The Tale of Coconut Farmer Representatives in Congress (First of Two parts)

Reflections 3 - etching on photograph by Joel Geolamen

Reflections 3 – etching on photograph by Joel Geolamen

The gardeners were meeting; they had many meetings; a plague of meetings. This is what happens when they have to “bite the bullet” or “chew the cud over” very controversial decisions – like participating in political contests, for all election is a contest. (As the Gardener blogged four months ago, “in the Philippines election is the national sport.”)

They were reflecting on the meaning of having coconut farmer representatives in the Philippine Congress.  

What premises were they going to base their decision on – certainly not mere personal ambition? What, then?

The most obvious was this: the Philippines can never be rich if the coconut farmers remain poor; the Philippines can never be strong, if the coconut farmers remain weak.  

If the coconut farmers are made strong and rich, the Philippines will become at long last a strong and rich nation, stronger and richer than most nations around, barring none. 

To accomplish this, however, we need the power of law, the guiding light of wise and realistic laws and policies regarding our nation’s natural competitive advantage. Hence, the urgent need for coconut farmer representatives via the Party List system. 

As everyone knows at this time, there is good news – the Supreme Court decision settling with finality the dual doctrine of government trust ownership and farmer beneficial ownership of the coco levy funds that run up to billions upon billions of pesos. 

But there is also challenging news – in the Congressional imperative of setting up the administrative mechanism for these public trust funds: how would one describe such mechanism? How would one bring it about? 

Article VI, Section 29 is explicit: “No money shall paid out of the treasury except in pursuance of an appropriation made by law.” 

By final decision of the Supreme Court billions of levy funds are now under lock with the treasury.
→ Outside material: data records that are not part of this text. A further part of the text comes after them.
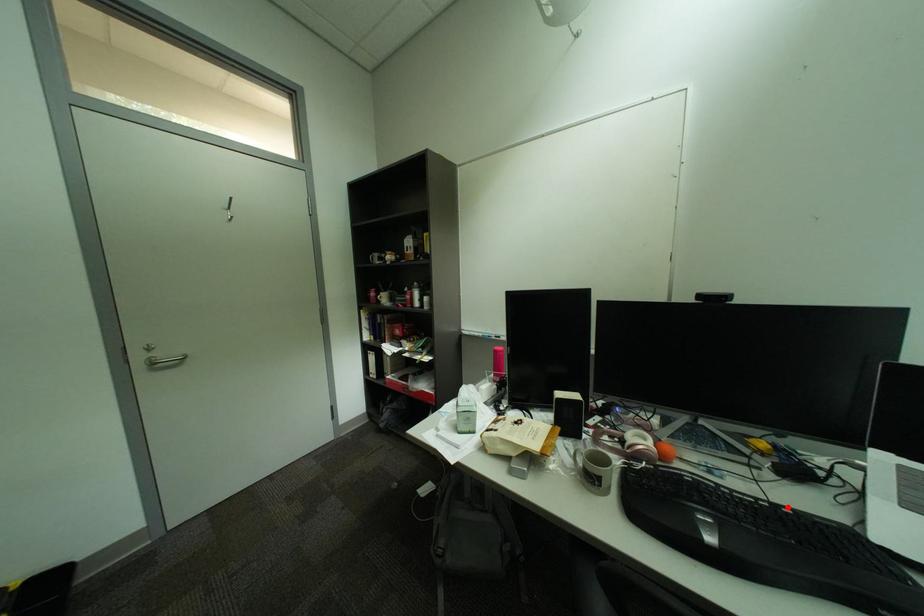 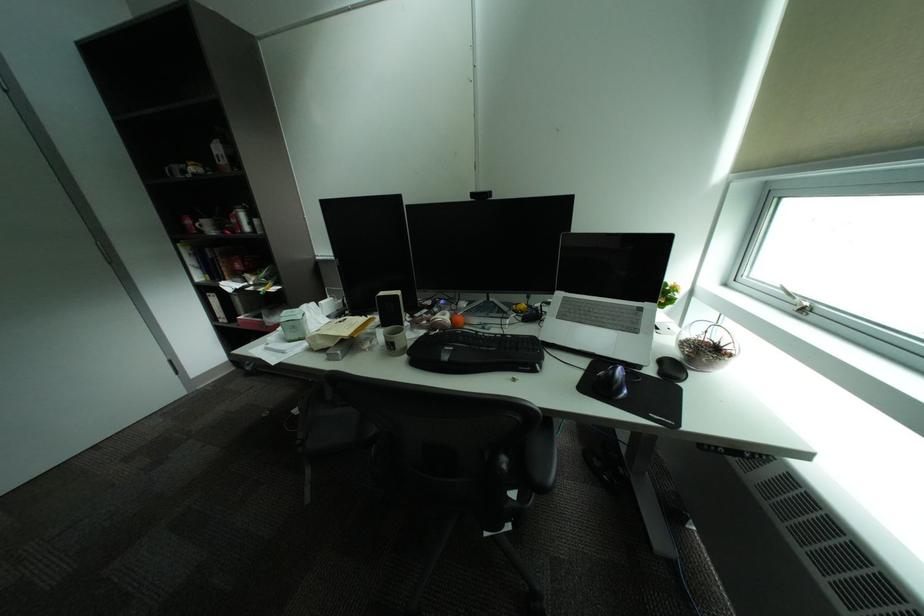 Question: I am providing you with two images of the same scene from different viewpoints. A red point is marked on the first image. Is the red point's position out of view in image 2?

Choices:
 (A) Yes
 (B) No

Answer: (B) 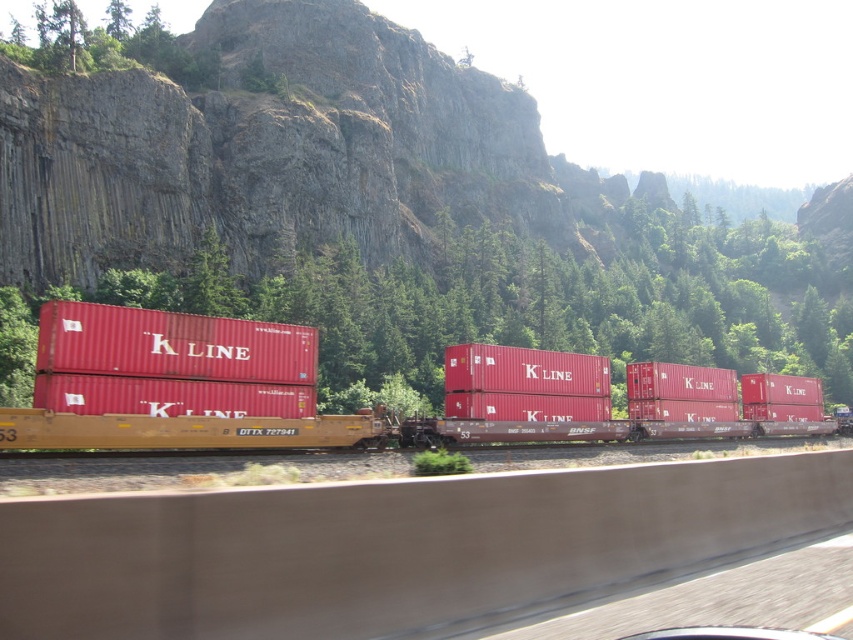 Question: From the image, what is the correct spatial relationship of matte red shipping container at center in relation to matte red container at center?

Choices:
 (A) above
 (B) below

Answer: (B)

Question: Which point is farther from the camera taking this photo?

Choices:
 (A) (178, 312)
 (B) (578, 384)

Answer: (A)

Question: Considering the relative positions of matte red shipping container at center and matte red container at center in the image provided, where is matte red shipping container at center located with respect to matte red container at center?

Choices:
 (A) right
 (B) left

Answer: (A)

Question: Which object is closer to the camera taking this photo?

Choices:
 (A) matte red container at center
 (B) matte red shipping container at center

Answer: (B)

Question: In this image, where is matte red shipping container at center located relative to matte red container at center?

Choices:
 (A) below
 (B) above

Answer: (A)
Only congressional action can unlock this vault. 

How would one make sure that 70 billion pesos now and more than 200 billion pesos later will not be used by government as general funds to do with as it wills rather than be treated as the special trust funds that they are for the benefit of all the coconut farmers and the development of the coconut industry? 

The Coconut Advantage: Our Nation’s Natural Advantage

There is today a growing awareness that in planning our national economy and its prosperity for all we need to see what natural gifts or advantages we are endowed with.
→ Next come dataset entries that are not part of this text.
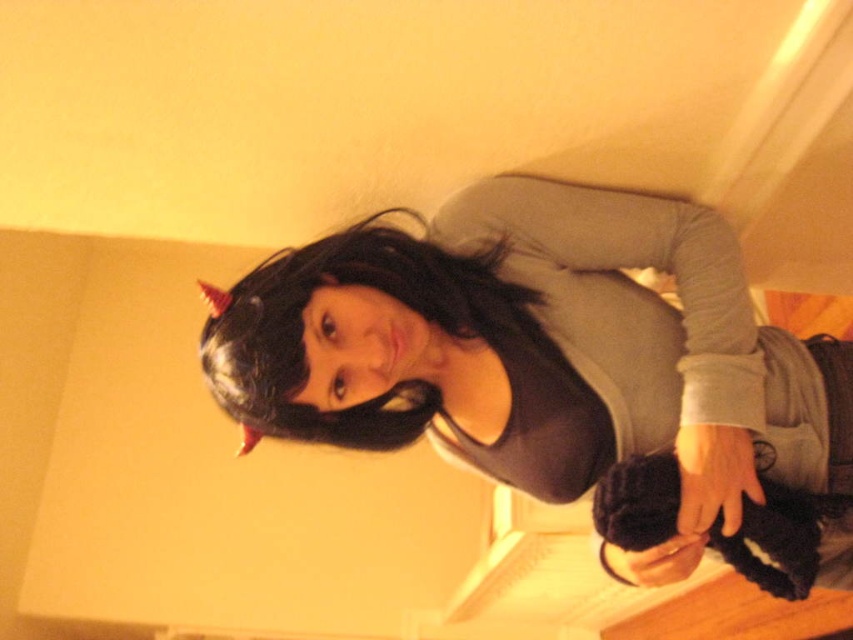 Question: Is black matte wig at upper center above black matte hair at upper center?

Choices:
 (A) no
 (B) yes

Answer: (A)

Question: Which of the following is the farthest from the observer?

Choices:
 (A) black matte hair at upper center
 (B) black matte wig at upper center
 (C) gray matte shirt at upper center

Answer: (C)

Question: Among these points, which one is farthest from the camera?

Choices:
 (A) (350, 282)
 (B) (503, 220)
 (C) (486, 324)

Answer: (B)

Question: Observing the image, what is the correct spatial positioning of gray matte shirt at upper center in reference to black matte hair at upper center?

Choices:
 (A) right
 (B) left

Answer: (A)

Question: Which point is farther to the camera?

Choices:
 (A) black matte wig at upper center
 (B) black matte hair at upper center
 (C) gray matte shirt at upper center

Answer: (C)

Question: Is the position of black matte wig at upper center less distant than that of gray matte shirt at upper center?

Choices:
 (A) yes
 (B) no

Answer: (A) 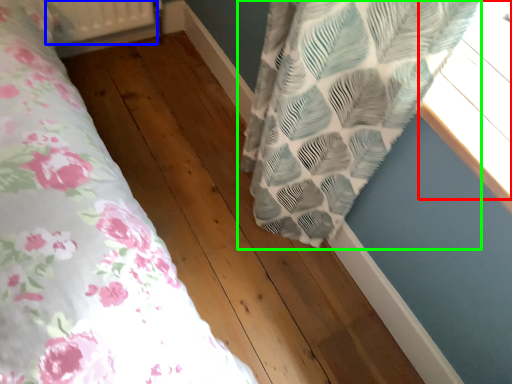 Question: Which object is the farthest from window (highlighted by a red box)? Choose among these: radiator (highlighted by a blue box) or curtain (highlighted by a green box).

Choices:
 (A) radiator
 (B) curtain

Answer: (A) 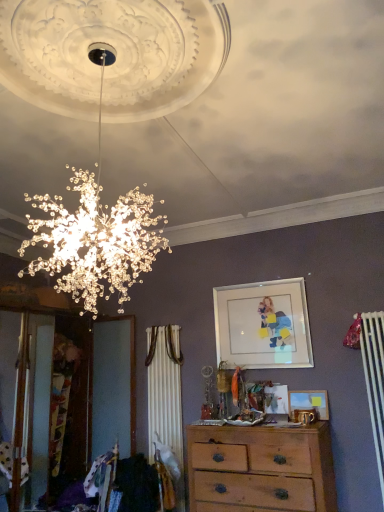 Locate an element on the screen. The image size is (384, 512). matte glass picture frame at upper center, which is the first picture frame from top to bottom is located at coordinates (263, 325).

Which object is positioned more to the left, matte glass picture frame at upper center, which is the second picture frame from bottom to top, or wooden chest of drawers at center?

wooden chest of drawers at center.

The height and width of the screenshot is (512, 384). Find the location of `the 2nd picture frame behind the wooden chest of drawers at center`. the 2nd picture frame behind the wooden chest of drawers at center is located at coordinates (263, 325).

From their relative heights in the image, would you say matte glass picture frame at upper center, which is the second picture frame from bottom to top, is taller or shorter than wooden chest of drawers at center?

Clearly, matte glass picture frame at upper center, which is the second picture frame from bottom to top, is taller compared to wooden chest of drawers at center.

Is matte glass picture frame at upper center, which is the first picture frame from top to bottom, looking in the opposite direction of wooden chest of drawers at center?

That's not correct — matte glass picture frame at upper center, which is the first picture frame from top to bottom, is not looking away from wooden chest of drawers at center.

How different are the orientations of matte glass picture frame at upper center, which is the second picture frame from bottom to top, and matte wooden picture frame at center, acting as the 2th picture frame starting from the top, in degrees?

There is a 0.00272-degree angle between the facing directions of matte glass picture frame at upper center, which is the second picture frame from bottom to top, and matte wooden picture frame at center, acting as the 2th picture frame starting from the top.

I want to click on picture frame below the matte glass picture frame at upper center, which is the first picture frame from top to bottom (from the image's perspective), so click(309, 402).

Could you tell me if matte glass picture frame at upper center, which is the second picture frame from bottom to top, is facing matte wooden picture frame at center, acting as the 2th picture frame starting from the top?

No, matte glass picture frame at upper center, which is the second picture frame from bottom to top, is not facing towards matte wooden picture frame at center, acting as the 2th picture frame starting from the top.

Which is behind, matte glass picture frame at upper center, which is the first picture frame from top to bottom, or matte wooden picture frame at center, placed as the first picture frame when sorted from bottom to top?

A: matte glass picture frame at upper center, which is the first picture frame from top to bottom, is behind.

Is matte glass picture frame at upper center, which is the second picture frame from bottom to top, inside matte wooden picture frame at center, acting as the 2th picture frame starting from the top?

No, matte glass picture frame at upper center, which is the second picture frame from bottom to top, is not surrounded by matte wooden picture frame at center, acting as the 2th picture frame starting from the top.

Would you say matte wooden picture frame at center, acting as the 2th picture frame starting from the top, is a long distance from matte glass picture frame at upper center, which is the second picture frame from bottom to top?

No, matte wooden picture frame at center, acting as the 2th picture frame starting from the top, is not far away from matte glass picture frame at upper center, which is the second picture frame from bottom to top.

Could you tell me if matte wooden picture frame at center, placed as the first picture frame when sorted from bottom to top, is turned towards matte glass picture frame at upper center, which is the first picture frame from top to bottom?

No, matte wooden picture frame at center, placed as the first picture frame when sorted from bottom to top, does not turn towards matte glass picture frame at upper center, which is the first picture frame from top to bottom.

The height and width of the screenshot is (512, 384). I want to click on the 2nd picture frame counting from the right of the wooden chest of drawers at center, so click(x=309, y=402).

Does wooden chest of drawers at center appear on the left side of matte wooden picture frame at center, placed as the first picture frame when sorted from bottom to top?

Yes.

From a real-world perspective, relative to matte wooden picture frame at center, placed as the first picture frame when sorted from bottom to top, is wooden chest of drawers at center vertically above or below?

From a real-world perspective, wooden chest of drawers at center is physically below matte wooden picture frame at center, placed as the first picture frame when sorted from bottom to top.

Is wooden chest of drawers at center not inside matte wooden picture frame at center, placed as the first picture frame when sorted from bottom to top?

That's correct, wooden chest of drawers at center is outside of matte wooden picture frame at center, placed as the first picture frame when sorted from bottom to top.

Considering the sizes of objects wooden chest of drawers at center and matte glass picture frame at upper center, which is the second picture frame from bottom to top, in the image provided, who is bigger, wooden chest of drawers at center or matte glass picture frame at upper center, which is the second picture frame from bottom to top,?

wooden chest of drawers at center is bigger.

Is wooden chest of drawers at center turned away from matte glass picture frame at upper center, which is the second picture frame from bottom to top?

No, wooden chest of drawers at center is not facing away from matte glass picture frame at upper center, which is the second picture frame from bottom to top.

Is matte wooden picture frame at center, acting as the 2th picture frame starting from the top, in front of wooden chest of drawers at center?

No, it is behind wooden chest of drawers at center.

From the image's perspective, is matte wooden picture frame at center, acting as the 2th picture frame starting from the top, located above or below wooden chest of drawers at center?

From the image's perspective, matte wooden picture frame at center, acting as the 2th picture frame starting from the top, appears above wooden chest of drawers at center.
There was a time when the world must have thought the Arab peoples quite God-forsaken because all the resources gifted them by Providence was only sand and more sand and still more sand. But one day it all became clear. A special gift had been given them, which was not readily evident because it was hidden deep under their desert sands. Now we know what it is and that it indeed is so – mineral oil in abundance.

In non-religious terms, God’s special gift is what one would call a nation’s natural competitive advantage – that asset a given country has which very few other countries have. In the case of the Philippines, one may have had a hard time in the past discerning what that special gift could be – a gift of Providence to the Filipino nation.  But today it is becoming more clear that our nation’s one natural competitive advantage is indubitably the “Tree of Life” – more popularly known everywhere as the coconut tree, the tree of a thousand uses in food, fuel, energy, medicines, detergents and toiletries, a nut whose every part spells an invitation to added value and authentic usefulness.

There may be more than a few things going for the Philippines, but when

from: 4.bp.blogspot.com

one thinks of it – nothing beats the coconut advantage.

One of every three productive coconut hectares on Planet Earth is found in the Philippines. It is here, more than anywhere else, that coconut has no difficulty growing in comfort and quasi-self-supporting prosperity. Not just any spot on earth can grow coconut – it is a special gift for certain tropical lands between latitudes 20 degrees North and 20 degrees South on the planet.

In the Philippines, some 3.11 million hectares of nearly 1.6 million holdings (averaging less than 3 hectares in size) are devoted to coconut. Out of 78 provinces, 64 grow coconut as a major crop employing some 3.4 million small farmers, tenants, lessees and farm workers. And it is generally recognized that the coconut industry provides livelihood to some 25 million Filipinos today.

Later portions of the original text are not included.